Although the above embodiment has been described with respect to an optical disc in which a wobbling groove is formed for wobbling a track, the present invention is also applicable to an optical disc in which wobbling information is added to a track by wobbling pits. It goes without saying that a wobbling track measurement method can be used.

〔The invention's effect〕

As described above, the method of measuring a wobbling track according to the present invention detects a laser beam applied to an optical disc and detects a wobble signal and a traverse signal from the laser beam, thereby obtaining a normalized value of the wobble amount. Is detected, so that there is an effect that it is possible to omit a complicated operation such as destroying an optical disk to be measured and observing it with a microscope as in the related art.

In addition, a delicate wobble amount can be detected on the order of nm, and there is an advantage that quality control of a recordable optical disk can be improved.
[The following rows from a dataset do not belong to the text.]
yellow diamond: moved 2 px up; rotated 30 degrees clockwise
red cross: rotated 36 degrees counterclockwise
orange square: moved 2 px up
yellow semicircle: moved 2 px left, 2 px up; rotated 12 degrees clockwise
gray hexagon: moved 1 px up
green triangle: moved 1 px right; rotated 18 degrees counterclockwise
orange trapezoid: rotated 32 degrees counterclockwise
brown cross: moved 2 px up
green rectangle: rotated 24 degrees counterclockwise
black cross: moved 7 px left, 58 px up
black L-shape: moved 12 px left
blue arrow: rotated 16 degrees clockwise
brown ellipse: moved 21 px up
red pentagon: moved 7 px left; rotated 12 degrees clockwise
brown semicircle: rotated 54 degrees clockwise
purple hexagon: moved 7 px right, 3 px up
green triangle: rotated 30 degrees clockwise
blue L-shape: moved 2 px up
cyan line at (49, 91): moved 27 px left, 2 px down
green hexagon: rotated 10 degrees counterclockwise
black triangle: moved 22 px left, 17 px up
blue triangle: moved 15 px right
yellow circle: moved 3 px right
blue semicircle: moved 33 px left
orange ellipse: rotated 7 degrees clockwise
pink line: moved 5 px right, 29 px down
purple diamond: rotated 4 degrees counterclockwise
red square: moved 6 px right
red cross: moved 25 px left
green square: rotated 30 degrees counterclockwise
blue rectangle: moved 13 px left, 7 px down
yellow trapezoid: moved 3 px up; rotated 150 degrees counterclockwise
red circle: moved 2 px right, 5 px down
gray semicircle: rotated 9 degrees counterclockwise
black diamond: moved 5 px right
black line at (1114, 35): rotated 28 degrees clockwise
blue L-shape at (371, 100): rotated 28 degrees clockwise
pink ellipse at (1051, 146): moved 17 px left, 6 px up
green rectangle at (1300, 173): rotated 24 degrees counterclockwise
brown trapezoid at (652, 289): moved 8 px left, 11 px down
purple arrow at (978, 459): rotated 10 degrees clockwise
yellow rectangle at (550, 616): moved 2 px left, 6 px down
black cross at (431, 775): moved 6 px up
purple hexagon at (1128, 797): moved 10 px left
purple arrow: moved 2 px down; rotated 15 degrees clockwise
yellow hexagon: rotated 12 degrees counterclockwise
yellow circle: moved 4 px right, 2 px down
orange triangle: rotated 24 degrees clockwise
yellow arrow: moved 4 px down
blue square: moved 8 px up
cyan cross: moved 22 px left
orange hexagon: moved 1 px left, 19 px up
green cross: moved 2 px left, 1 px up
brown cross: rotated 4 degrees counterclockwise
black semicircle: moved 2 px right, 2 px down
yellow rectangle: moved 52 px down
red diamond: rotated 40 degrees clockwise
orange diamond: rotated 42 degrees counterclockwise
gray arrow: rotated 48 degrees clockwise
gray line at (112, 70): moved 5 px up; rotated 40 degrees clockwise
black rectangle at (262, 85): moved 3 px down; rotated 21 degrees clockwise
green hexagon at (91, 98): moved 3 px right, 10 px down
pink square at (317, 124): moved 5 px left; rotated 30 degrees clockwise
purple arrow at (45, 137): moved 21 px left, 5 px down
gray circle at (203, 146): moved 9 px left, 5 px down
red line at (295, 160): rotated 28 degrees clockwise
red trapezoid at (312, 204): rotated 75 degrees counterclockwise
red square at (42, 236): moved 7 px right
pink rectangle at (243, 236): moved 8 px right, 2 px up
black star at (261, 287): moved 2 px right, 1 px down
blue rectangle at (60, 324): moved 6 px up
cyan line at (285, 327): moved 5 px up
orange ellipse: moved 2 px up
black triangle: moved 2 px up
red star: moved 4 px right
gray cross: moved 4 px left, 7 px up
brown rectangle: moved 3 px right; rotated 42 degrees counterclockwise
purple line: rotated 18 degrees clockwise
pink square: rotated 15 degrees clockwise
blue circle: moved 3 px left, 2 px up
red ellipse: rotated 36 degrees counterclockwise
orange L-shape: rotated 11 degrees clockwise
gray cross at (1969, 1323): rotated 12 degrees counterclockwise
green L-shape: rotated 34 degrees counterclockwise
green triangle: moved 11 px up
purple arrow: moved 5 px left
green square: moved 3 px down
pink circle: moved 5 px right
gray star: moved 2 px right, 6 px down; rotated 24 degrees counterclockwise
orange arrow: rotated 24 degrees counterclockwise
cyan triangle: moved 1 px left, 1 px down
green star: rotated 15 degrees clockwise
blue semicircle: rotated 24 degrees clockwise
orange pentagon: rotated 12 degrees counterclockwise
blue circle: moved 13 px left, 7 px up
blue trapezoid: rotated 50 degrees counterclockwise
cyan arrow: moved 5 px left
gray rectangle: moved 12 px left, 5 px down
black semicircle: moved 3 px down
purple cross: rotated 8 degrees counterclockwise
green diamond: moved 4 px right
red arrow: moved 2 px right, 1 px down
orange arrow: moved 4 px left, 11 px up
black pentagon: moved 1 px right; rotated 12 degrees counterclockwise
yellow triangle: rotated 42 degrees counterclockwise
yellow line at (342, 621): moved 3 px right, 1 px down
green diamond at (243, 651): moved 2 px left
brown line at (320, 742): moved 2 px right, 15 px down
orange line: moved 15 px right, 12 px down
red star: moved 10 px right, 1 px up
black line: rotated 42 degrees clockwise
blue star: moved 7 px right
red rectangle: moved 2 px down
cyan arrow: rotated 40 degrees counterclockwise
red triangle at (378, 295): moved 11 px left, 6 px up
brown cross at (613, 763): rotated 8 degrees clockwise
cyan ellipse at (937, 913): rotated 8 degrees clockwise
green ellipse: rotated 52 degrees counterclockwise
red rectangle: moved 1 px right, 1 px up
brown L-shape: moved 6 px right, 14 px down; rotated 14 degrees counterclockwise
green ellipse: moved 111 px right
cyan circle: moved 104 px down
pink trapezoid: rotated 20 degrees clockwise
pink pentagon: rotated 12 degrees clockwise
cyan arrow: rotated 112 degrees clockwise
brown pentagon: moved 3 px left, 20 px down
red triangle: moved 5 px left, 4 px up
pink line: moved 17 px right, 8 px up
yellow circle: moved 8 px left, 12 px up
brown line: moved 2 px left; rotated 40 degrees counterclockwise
[Brief description of the drawings]

FIG. 1 is a schematic diagram for explaining the measuring method of the present invention, FIG. 2 is a graph showing a simulation of measured data, and FIG. 3 is a block diagram showing an outline of the measuring method. In the figure, D is the measured optical disc, G _W is wobbling groove, I _W is wobble signal, I _T is the traverse signal, W is wobbling amount, 1 reproduction optical system, 10 is a differential amplifier, 11 a band A pass filter, 12 is a low-pass filter, 13 and 14 are effective value circuits, 15 is a division circuit, and 16 is an arithmetic circuit.

Claims (2)

(57) [Claims] A laser beam is applied to a recording surface of an optical disk to be measured, on which a wobbling track is formed, and an output signal of a detector for detecting the reflected light is supplied to a band-pass filter so that a wobbling signal is obtained. The output level (I _W ) is detected, and the output signal of the detector is supplied to a low-pass filter to detect a traverse signal. The output level of the wobbling signal (I _W ) and the output level of the traverse signal (I _T ) are detected. A wobbling track measuring method, wherein a wobbling amount of a track is calculated by using a ratio of output levels as a normalized wobbling value. 2. A laser beam applied to an optical disk to be measured on which a wobbling track is formed is detected as a wobbling signal (I _W ) by a reproduction optical system in a tracking-on state, and the reproduction optical system is used. By turning off the tracking of the system, the traverse signal (I _T ) is detected, and the wobbling signal (I _T ) is detected.
_W ) and the output level of the traverse signal (I _T ) are used as normalized wobbling values to detect the wobbling amount of the track.